Work instruction:
Give an exact copy of every entry.

Record extracts:

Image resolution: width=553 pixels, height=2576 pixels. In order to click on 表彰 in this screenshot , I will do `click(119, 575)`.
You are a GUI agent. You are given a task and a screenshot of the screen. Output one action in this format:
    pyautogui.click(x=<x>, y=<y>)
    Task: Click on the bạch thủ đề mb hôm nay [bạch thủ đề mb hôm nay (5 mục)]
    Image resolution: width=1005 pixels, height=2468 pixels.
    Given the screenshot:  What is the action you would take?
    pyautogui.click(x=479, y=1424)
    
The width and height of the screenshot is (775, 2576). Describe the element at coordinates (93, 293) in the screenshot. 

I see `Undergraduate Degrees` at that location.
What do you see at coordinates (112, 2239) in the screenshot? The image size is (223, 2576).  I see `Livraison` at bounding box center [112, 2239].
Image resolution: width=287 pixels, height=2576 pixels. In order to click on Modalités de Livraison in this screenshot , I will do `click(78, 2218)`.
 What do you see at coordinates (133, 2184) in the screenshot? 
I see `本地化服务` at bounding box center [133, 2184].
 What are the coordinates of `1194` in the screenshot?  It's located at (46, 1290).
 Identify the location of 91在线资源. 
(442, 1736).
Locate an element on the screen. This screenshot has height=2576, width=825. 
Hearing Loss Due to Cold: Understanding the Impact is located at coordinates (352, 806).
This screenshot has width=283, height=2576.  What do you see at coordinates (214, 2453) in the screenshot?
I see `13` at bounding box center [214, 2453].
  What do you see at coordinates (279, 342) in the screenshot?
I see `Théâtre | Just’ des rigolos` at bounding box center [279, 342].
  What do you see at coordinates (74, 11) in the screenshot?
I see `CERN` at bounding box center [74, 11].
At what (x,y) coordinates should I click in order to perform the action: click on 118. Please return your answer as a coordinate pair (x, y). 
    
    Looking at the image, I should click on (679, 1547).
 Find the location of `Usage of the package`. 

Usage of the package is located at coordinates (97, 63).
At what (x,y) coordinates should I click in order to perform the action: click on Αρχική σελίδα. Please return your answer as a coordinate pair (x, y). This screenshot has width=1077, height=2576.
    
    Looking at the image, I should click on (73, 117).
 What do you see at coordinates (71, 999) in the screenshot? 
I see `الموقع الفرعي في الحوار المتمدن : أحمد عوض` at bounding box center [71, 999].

Task result:
Image resolution: width=553 pixels, height=2576 pixels. In order to click on 表彰 in this screenshot , I will do `click(119, 575)`.
You are a GUI agent. You are given a task and a screenshot of the screen. Output one action in this format:
    pyautogui.click(x=<x>, y=<y>)
    Task: Click on the bạch thủ đề mb hôm nay [bạch thủ đề mb hôm nay (5 mục)]
    Image resolution: width=1005 pixels, height=2468 pixels.
    Given the screenshot:  What is the action you would take?
    pyautogui.click(x=479, y=1424)
    
The width and height of the screenshot is (775, 2576). Describe the element at coordinates (93, 293) in the screenshot. 

I see `Undergraduate Degrees` at that location.
What do you see at coordinates (112, 2239) in the screenshot? The image size is (223, 2576).  I see `Livraison` at bounding box center [112, 2239].
Image resolution: width=287 pixels, height=2576 pixels. In order to click on Modalités de Livraison in this screenshot , I will do `click(78, 2218)`.
 What do you see at coordinates (133, 2184) in the screenshot? 
I see `本地化服务` at bounding box center [133, 2184].
 What are the coordinates of `1194` in the screenshot?  It's located at (46, 1290).
 Identify the location of 91在线资源. 
(442, 1736).
Locate an element on the screen. This screenshot has height=2576, width=825. 
Hearing Loss Due to Cold: Understanding the Impact is located at coordinates (352, 806).
This screenshot has width=283, height=2576.  What do you see at coordinates (214, 2453) in the screenshot?
I see `13` at bounding box center [214, 2453].
  What do you see at coordinates (279, 342) in the screenshot?
I see `Théâtre | Just’ des rigolos` at bounding box center [279, 342].
  What do you see at coordinates (74, 11) in the screenshot?
I see `CERN` at bounding box center [74, 11].
At what (x,y) coordinates should I click in order to perform the action: click on 118. Please return your answer as a coordinate pair (x, y). 
    
    Looking at the image, I should click on (679, 1547).
 Find the location of `Usage of the package`. 

Usage of the package is located at coordinates (97, 63).
At what (x,y) coordinates should I click in order to perform the action: click on Αρχική σελίδα. Please return your answer as a coordinate pair (x, y). This screenshot has width=1077, height=2576.
    
    Looking at the image, I should click on (73, 117).
 What do you see at coordinates (71, 999) in the screenshot? 
I see `الموقع الفرعي في الحوار المتمدن : أحمد عوض` at bounding box center [71, 999].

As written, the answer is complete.